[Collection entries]
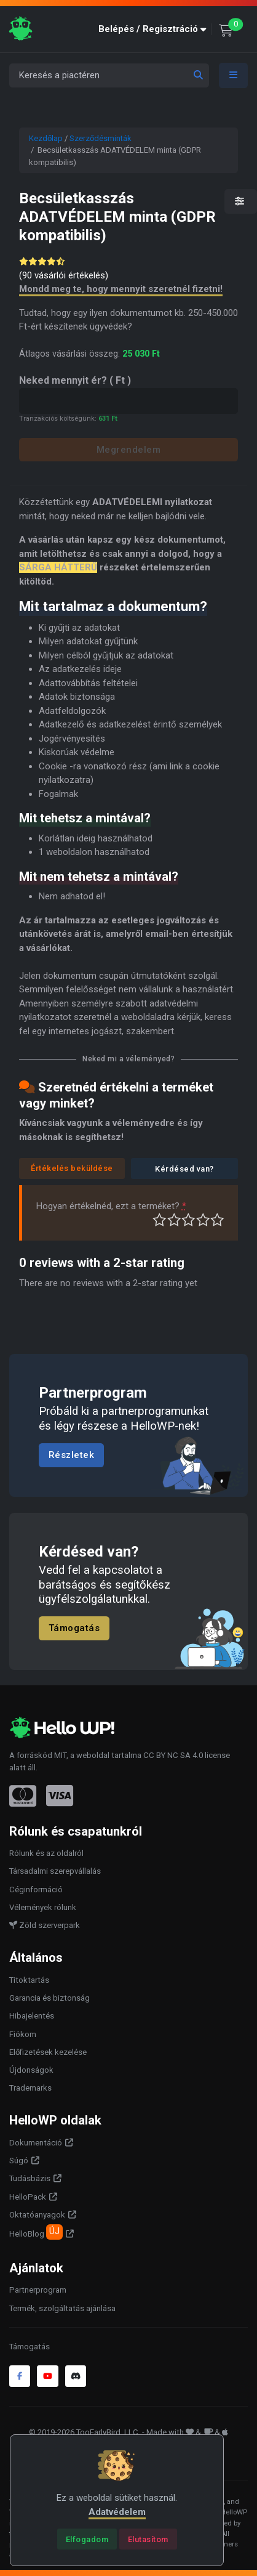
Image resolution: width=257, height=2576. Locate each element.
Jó (203, 1220)
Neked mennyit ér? (75, 380)
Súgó (18, 2160)
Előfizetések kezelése (48, 2052)
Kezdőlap (46, 138)
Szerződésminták (100, 138)
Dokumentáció (35, 2142)
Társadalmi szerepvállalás (55, 1871)
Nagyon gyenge (159, 1220)
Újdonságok (31, 2070)
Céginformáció (36, 1889)
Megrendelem (129, 449)
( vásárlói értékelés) (63, 275)
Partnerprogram (37, 2290)
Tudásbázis (29, 2178)
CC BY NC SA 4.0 (173, 1755)
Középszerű (174, 1220)
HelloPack (27, 2196)
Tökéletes (217, 1220)
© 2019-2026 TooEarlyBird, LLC (83, 2432)
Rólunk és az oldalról (46, 1853)
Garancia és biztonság (49, 1998)
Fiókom (22, 2034)
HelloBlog (36, 2231)
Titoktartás (29, 1980)
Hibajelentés (31, 2015)
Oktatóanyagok (37, 2214)
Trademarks (30, 2087)
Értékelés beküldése (72, 1168)
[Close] (87, 2539)
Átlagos (188, 1220)
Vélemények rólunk (42, 1907)
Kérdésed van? (184, 1168)
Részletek (72, 1455)
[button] (155, 29)
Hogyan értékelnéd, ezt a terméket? (111, 1206)
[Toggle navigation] (233, 75)
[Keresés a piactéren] (109, 75)
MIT (60, 1755)
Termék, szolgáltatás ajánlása (62, 2308)
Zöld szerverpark (44, 1925)
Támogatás (74, 1628)
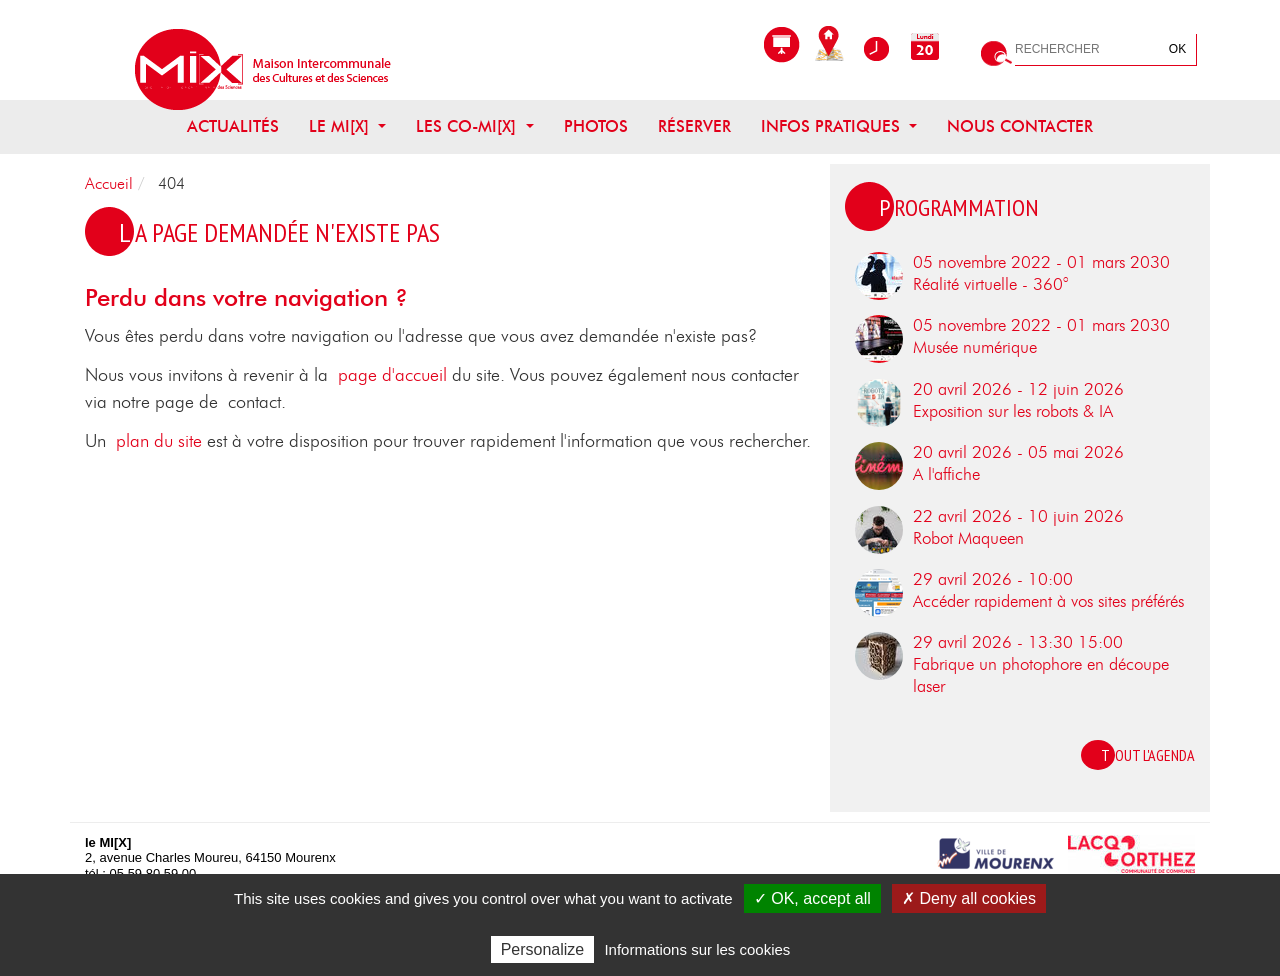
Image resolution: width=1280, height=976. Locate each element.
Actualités (233, 127)
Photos (596, 127)
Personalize (543, 949)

▶ [The problem]: Transcribe every record above exactly, leaving out the pictures.

▶ [Answer for this exercise]:
Image resolution: width=257, height=2576. Locate each element.
Jó (203, 1220)
Neked mennyit ér? (75, 380)
Súgó (18, 2160)
Előfizetések kezelése (48, 2052)
Kezdőlap (46, 138)
Szerződésminták (100, 138)
Dokumentáció (35, 2142)
Társadalmi szerepvállalás (55, 1871)
Nagyon gyenge (159, 1220)
Újdonságok (31, 2070)
Céginformáció (36, 1889)
Megrendelem (129, 449)
( vásárlói értékelés) (63, 275)
Partnerprogram (37, 2290)
Tudásbázis (29, 2178)
CC BY NC SA 4.0 (173, 1755)
Középszerű (174, 1220)
HelloPack (27, 2196)
Tökéletes (217, 1220)
© 2019-2026 TooEarlyBird, LLC (83, 2432)
Rólunk és az oldalról (46, 1853)
Garancia és biztonság (49, 1998)
Fiókom (22, 2034)
HelloBlog (36, 2231)
Titoktartás (29, 1980)
Hibajelentés (31, 2015)
Oktatóanyagok (37, 2214)
Trademarks (30, 2087)
Értékelés beküldése (72, 1168)
[Close] (87, 2539)
Átlagos (188, 1220)
Vélemények rólunk (42, 1907)
Kérdésed van? (184, 1168)
Részletek (72, 1455)
[button] (155, 29)
Hogyan értékelnéd, ezt a terméket? (111, 1206)
[Toggle navigation] (233, 75)
[Keresés a piactéren] (109, 75)
MIT (60, 1755)
Termék, szolgáltatás ajánlása (62, 2308)
Zöld szerverpark (44, 1925)
Támogatás (74, 1628)
Image resolution: width=1280, height=976. Locate each element.
Actualités (233, 127)
Photos (596, 127)
Personalize (543, 949)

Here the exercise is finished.